FAR and House Values
39 Edgewater Drive in Old Greenwich, a long-abandoned structure, has been placed on the market with an asking price of $895,000. The lot is a mere 0.15 of an acre in the R-12 zone yielding a permissible building size, by my calculation, of just over 2,000 feet. That’s a lot smaller than most people demand these days so I’ll be curious to see what happens to the place. Someone will certainly buy it – the question is, for what price? Regardless, I’m sure the neighbors who’ve watched this eyesore deteriorate for years will be glad when it disappears. By the way: while I’m no fan of the floor area ratio regulations, this lot is an argument in favor – it’s just too small to support a mega-mansion. I still think that set back rules and height restrictions would suffice to control what’s to be built here but, for once, FAR may be helpful.
Woodsman, Save that Tree! Or some of them, anyway.
We now have a new advocacy group in town, the Greenwich Tree Conservancy. Most of their goals, such as updating our inventory of town-owned trees and taking better care of them seem worthy but I worry about their push for a new ordinance that will regulate trees on private property (other than trees in danger of toppling over and damaging a neighbor’s property, which are already regulated via our nuisance ordinance). I share most people’s distaste for clear-cutting and, if builders knew better, they’d appreciate that mature trees add to, rather than subtract from a building’s value, but Greenwich, bastion of free enterprise and property rights, seems an odd place to champion yet another diminution of those rights. And I hate to see yet another layer of regulatory approvals added to the building process. When your neighbor wants to add on, I’m sure you’ll appreciate all the delays and hurdles now built into the building process but when you seek to build your own project, you opinion may change. It’s a jungle out there.

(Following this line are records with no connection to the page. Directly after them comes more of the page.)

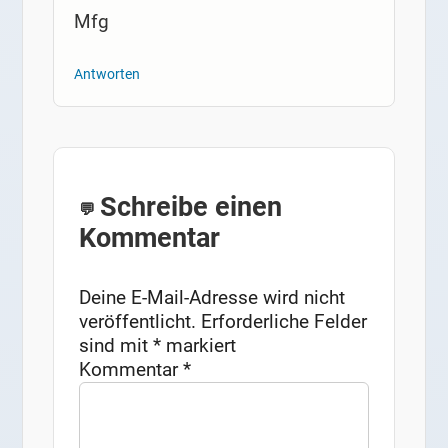
Mfg
Antworten
Schreibe einen
Kommentar
Deine E-Mail-Adresse wird nicht
veröffentlicht.
Erforderliche Felder
sind mit
*
markiert
Kommentar
*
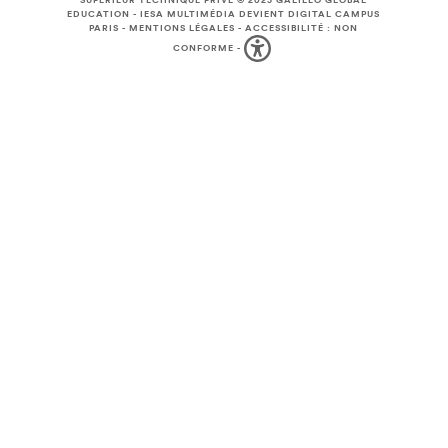
SUPÉRIEUR TECHNIQUE PRIVÉ © 2025
GALILEO GLOBAL
EDUCATION
-
IESA MULTIMÉDIA DEVIENT DIGITAL CAMPUS
PARIS
-
MENTIONS LÉGALES
-
ACCESSIBILITÉ : NON
CONFORME
-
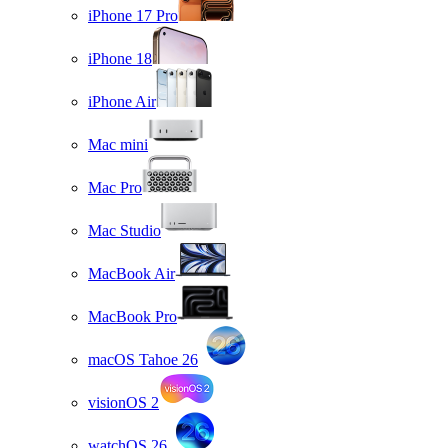
iPhone 17 Pro
iPhone 18
iPhone Air
Mac mini
Mac Pro
Mac Studio
MacBook Air
MacBook Pro
macOS Tahoe 26
visionOS 2
watchOS 26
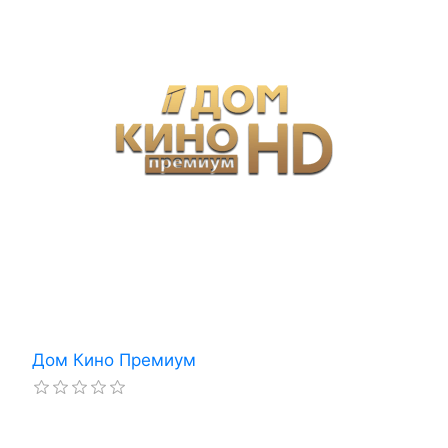
Дом Кино Премиум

Still Crazy After all these years?
Prices of many new listings still seem out of whack to me and to other agents I respect. So much so that it’s become a steady source of conversation on the open house circuit, as in, “did you see that house on X Road? What are they thinking?!” We could all be wrong, of course, and sometimes are, but it won’t help your prospects for selling quickly if those of us who at least try to be professionals think you’ve been smoking dope. We won’t waste our clients’ time showing houses that are hugely over-priced and, by the time a seller accepts reality and drops his price, we’ve long since forgotten about the property and moved on. I point this out so often because (a) it’s true and (b) sellers just don’t seem to get it.
But Wait, There’s More!
Not every seller is nuts. Tamar Lurie has just listed 19 Lakewood Circle South for $7,745,000, a price ordinary mortals might deem a wee bit high but in fact, it’s a terrific value. A number of us who viewed this completely restored 1930’s house thought the owner could have added a couple of million to its asking price. Of course, that would have entailed months of disruption, keeping everything in showroom condition while buyers strolled through at all hours of the day and, eventually, some sort of negotiated price. Instead, the owners priced it just right and they should be able to get through the process fairly quickly and painlessly. “They want to sell it,” Tamar told me, when I complimented her on the price. What a concept.
Hedge Funds and Greenwich
A panel of financial types recently examined the hedge fund industry and determined that no further regulation was required. Our state’s Attorney General, Michael Blumenthal, crowed that this finding opened the door for people like him to do their own regulating. I sympathize with the man – he’s just watched Elliot Spitzer be promoted to Governor on the basis of whacking Wall Street regularly and no doubt wants to follow him upwards – but, while I’m no particular fan of our country’s financial industry, I have more confidence in the judgment of experts, including three Goldman Sachs alumni, than I do in an ambitious lawyer. I’m not worried about losing money in hedge funds – I have no money- but I do worry about an over-zealous politician driving these people from our state. Who else can afford to buy your house?